Activity :: Isolate every line in the data with the string "Modelo" and copy it.

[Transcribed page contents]
# # # #

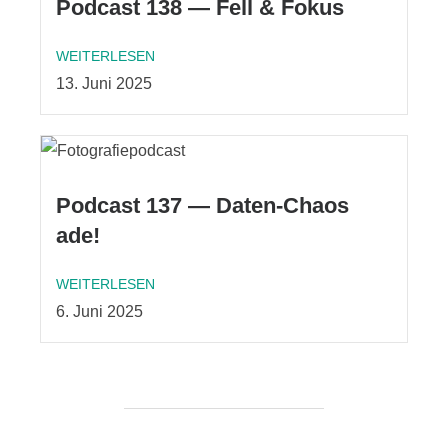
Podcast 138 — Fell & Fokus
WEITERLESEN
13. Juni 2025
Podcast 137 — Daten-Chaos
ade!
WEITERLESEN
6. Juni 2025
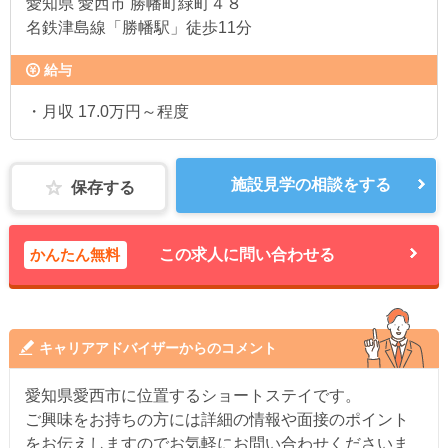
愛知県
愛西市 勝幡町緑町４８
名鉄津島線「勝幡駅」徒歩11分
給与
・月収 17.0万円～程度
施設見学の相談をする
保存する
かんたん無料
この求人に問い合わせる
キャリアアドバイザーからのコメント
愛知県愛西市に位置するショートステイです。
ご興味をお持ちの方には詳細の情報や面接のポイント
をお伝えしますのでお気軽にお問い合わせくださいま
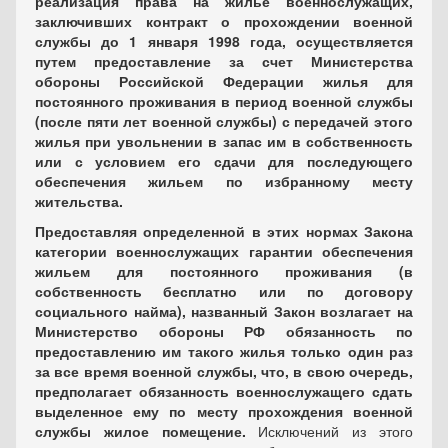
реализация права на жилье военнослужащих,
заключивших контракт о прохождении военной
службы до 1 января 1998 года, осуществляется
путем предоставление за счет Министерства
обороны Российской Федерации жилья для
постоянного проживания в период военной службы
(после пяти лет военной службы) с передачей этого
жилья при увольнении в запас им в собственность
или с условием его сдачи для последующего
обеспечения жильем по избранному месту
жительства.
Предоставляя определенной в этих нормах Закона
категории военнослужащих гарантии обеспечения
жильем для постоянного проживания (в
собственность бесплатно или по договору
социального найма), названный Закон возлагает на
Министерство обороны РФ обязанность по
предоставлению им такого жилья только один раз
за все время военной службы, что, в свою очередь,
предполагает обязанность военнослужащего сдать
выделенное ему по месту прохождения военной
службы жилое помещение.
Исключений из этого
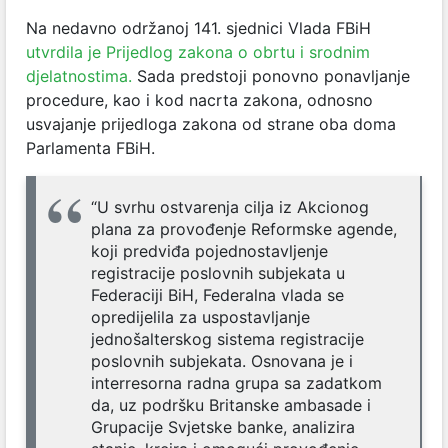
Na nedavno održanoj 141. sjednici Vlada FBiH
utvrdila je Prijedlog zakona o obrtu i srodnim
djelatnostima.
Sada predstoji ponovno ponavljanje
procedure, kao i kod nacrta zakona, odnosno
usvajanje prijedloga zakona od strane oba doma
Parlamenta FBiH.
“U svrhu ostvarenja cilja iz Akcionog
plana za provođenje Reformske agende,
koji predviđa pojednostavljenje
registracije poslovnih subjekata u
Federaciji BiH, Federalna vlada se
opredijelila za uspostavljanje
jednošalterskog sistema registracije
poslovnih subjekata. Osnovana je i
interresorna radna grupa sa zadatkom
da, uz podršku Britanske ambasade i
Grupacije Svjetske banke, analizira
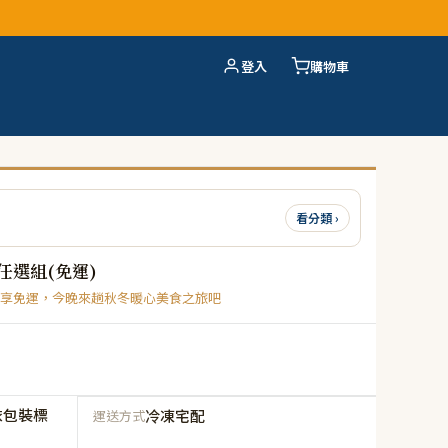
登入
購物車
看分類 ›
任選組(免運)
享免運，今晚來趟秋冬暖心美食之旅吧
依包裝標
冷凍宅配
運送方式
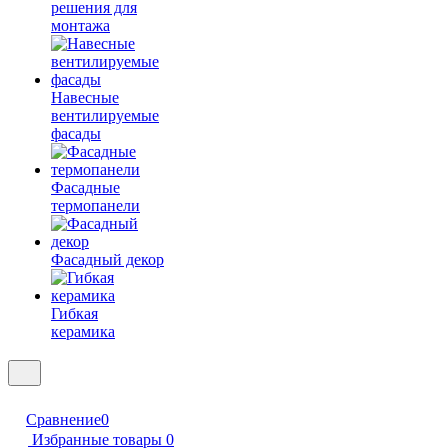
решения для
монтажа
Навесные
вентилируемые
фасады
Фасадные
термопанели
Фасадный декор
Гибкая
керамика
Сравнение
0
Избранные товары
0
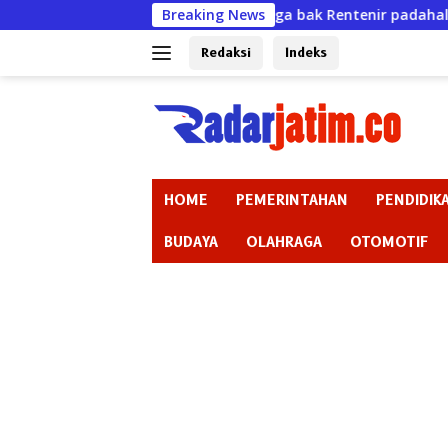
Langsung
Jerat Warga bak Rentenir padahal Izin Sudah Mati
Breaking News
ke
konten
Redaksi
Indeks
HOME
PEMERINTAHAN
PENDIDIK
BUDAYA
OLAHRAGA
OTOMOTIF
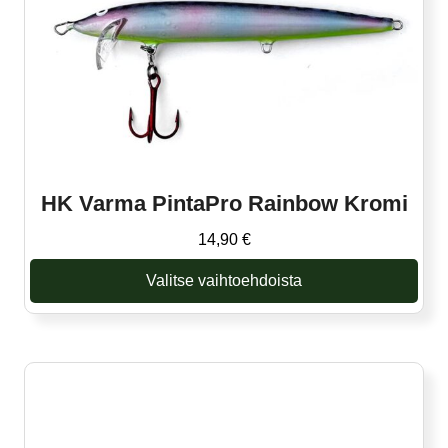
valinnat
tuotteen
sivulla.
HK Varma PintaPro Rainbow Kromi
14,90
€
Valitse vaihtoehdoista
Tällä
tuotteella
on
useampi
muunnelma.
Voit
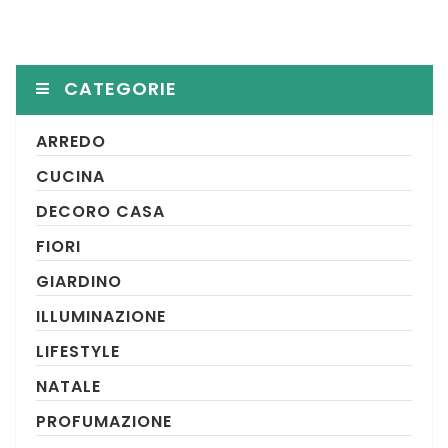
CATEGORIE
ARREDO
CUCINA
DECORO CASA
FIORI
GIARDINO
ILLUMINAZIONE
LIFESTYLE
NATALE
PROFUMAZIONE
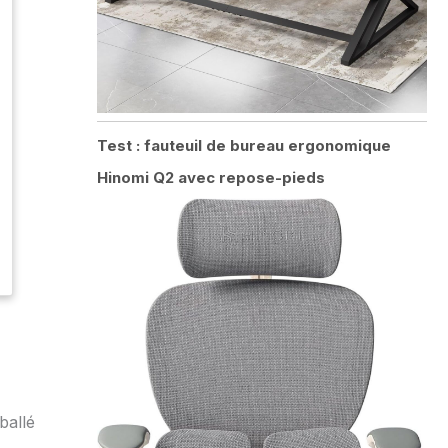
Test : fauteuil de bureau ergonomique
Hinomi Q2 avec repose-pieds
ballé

# # # #

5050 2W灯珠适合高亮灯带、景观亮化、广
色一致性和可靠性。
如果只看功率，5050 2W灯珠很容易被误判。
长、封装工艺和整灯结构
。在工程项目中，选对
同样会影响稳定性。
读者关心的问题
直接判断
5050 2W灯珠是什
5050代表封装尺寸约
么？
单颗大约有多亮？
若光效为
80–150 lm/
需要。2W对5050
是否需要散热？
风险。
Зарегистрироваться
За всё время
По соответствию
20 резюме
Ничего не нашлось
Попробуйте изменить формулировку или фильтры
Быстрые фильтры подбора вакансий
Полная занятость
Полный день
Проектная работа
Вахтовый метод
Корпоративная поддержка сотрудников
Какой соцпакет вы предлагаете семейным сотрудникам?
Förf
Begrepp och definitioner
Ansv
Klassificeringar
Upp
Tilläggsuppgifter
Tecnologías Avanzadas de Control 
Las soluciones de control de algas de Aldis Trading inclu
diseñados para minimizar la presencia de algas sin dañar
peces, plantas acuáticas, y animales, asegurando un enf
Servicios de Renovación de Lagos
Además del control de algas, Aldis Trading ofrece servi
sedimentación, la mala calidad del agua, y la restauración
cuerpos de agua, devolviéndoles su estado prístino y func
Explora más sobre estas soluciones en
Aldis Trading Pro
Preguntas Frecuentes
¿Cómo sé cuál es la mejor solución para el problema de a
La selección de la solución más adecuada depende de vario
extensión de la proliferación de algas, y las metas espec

# # # #

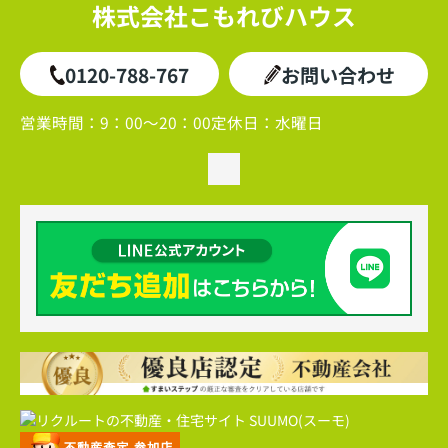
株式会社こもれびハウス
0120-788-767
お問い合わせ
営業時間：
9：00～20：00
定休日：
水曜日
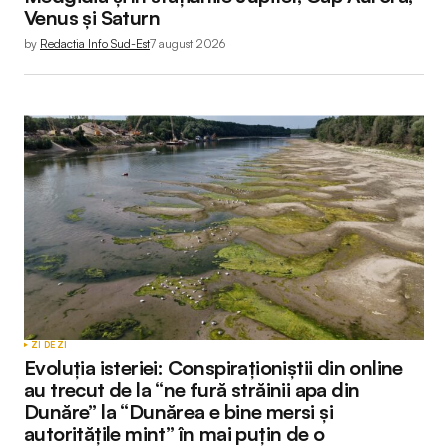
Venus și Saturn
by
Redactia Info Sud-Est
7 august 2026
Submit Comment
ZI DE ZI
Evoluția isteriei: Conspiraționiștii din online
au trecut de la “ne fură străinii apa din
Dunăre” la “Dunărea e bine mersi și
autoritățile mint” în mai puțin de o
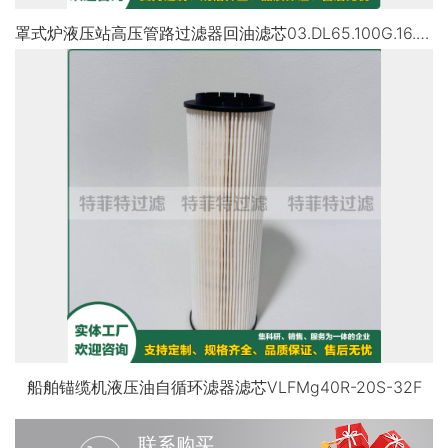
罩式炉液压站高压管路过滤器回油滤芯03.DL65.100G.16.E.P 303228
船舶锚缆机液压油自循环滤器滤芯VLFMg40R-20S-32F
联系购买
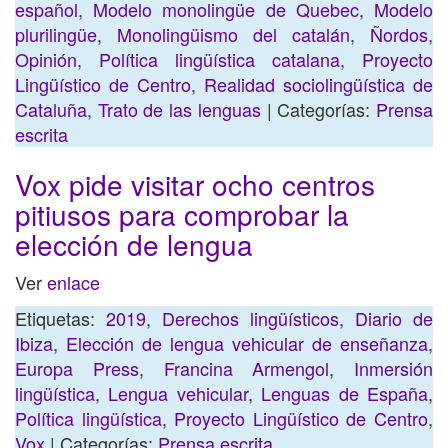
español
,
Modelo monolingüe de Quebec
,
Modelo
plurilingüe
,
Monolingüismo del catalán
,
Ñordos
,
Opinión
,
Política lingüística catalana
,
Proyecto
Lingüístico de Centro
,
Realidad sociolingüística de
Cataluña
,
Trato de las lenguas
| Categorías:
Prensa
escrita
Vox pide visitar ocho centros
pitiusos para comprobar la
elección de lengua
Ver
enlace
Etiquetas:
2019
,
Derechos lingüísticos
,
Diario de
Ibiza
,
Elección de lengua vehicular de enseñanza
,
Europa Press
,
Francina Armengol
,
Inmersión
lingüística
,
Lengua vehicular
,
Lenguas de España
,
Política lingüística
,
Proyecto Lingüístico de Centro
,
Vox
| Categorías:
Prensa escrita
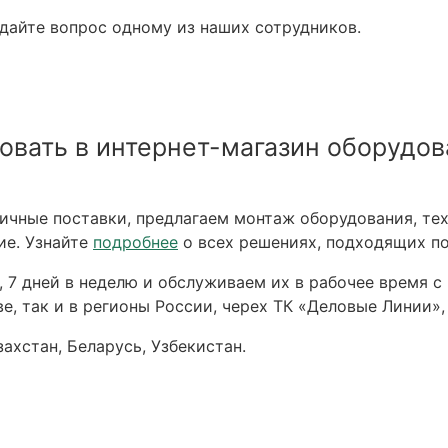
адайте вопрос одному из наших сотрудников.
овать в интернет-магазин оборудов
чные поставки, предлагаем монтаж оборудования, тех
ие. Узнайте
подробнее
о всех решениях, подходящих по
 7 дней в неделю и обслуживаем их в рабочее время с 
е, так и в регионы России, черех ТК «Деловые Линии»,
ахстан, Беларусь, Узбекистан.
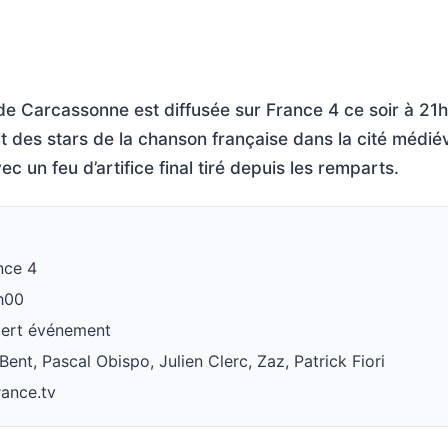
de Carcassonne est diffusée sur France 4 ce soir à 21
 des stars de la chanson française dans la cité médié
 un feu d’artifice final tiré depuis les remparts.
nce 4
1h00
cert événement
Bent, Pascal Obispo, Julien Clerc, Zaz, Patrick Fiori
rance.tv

# # # #

Response area ::
Modelo monolingüe de Quebec
Modelo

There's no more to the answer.